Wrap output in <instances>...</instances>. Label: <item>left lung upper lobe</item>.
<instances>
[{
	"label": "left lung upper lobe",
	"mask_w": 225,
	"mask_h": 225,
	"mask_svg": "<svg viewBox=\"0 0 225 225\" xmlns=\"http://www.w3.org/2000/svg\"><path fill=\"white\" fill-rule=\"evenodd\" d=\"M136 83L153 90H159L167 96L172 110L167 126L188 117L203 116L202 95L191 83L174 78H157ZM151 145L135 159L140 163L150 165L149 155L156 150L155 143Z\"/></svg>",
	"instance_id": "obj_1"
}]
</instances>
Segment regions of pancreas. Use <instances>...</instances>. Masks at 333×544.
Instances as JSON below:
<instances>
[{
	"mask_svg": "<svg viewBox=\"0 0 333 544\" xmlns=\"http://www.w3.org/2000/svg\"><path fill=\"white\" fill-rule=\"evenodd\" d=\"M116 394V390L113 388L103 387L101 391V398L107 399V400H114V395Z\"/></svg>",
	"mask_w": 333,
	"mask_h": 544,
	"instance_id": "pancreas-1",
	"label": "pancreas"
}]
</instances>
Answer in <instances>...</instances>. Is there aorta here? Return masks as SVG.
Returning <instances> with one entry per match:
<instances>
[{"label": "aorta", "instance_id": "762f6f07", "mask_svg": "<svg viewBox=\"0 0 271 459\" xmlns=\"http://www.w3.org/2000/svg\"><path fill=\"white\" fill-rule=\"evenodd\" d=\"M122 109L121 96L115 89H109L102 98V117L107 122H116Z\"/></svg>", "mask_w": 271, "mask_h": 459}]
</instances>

■ ■ ■ ■ ■

Restate the data exactly, keeping every line intact.

> [Answer area]
Wrap output in <instances>...</instances>. Label: <item>left lung upper lobe</item>.
<instances>
[{
	"label": "left lung upper lobe",
	"mask_w": 225,
	"mask_h": 225,
	"mask_svg": "<svg viewBox=\"0 0 225 225\" xmlns=\"http://www.w3.org/2000/svg\"><path fill=\"white\" fill-rule=\"evenodd\" d=\"M136 83L153 90H159L167 96L172 110L167 126L188 117L203 116L202 95L191 83L174 78H157ZM151 145L135 159L140 163L150 165L149 155L156 150L155 143Z\"/></svg>",
	"instance_id": "obj_1"
}]
</instances>
Segment regions of pancreas. Use <instances>...</instances>. Masks at 333×544.
Instances as JSON below:
<instances>
[{
	"mask_svg": "<svg viewBox=\"0 0 333 544\" xmlns=\"http://www.w3.org/2000/svg\"><path fill=\"white\" fill-rule=\"evenodd\" d=\"M116 394V390L113 388L103 387L101 391V398L107 399V400H114V395Z\"/></svg>",
	"mask_w": 333,
	"mask_h": 544,
	"instance_id": "pancreas-1",
	"label": "pancreas"
}]
</instances>
Answer in <instances>...</instances>. Is there aorta here? Return masks as SVG.
Returning <instances> with one entry per match:
<instances>
[{"label": "aorta", "instance_id": "762f6f07", "mask_svg": "<svg viewBox=\"0 0 271 459\" xmlns=\"http://www.w3.org/2000/svg\"><path fill=\"white\" fill-rule=\"evenodd\" d=\"M122 109L121 96L115 89H109L102 98V117L107 122H116Z\"/></svg>", "mask_w": 271, "mask_h": 459}]
</instances>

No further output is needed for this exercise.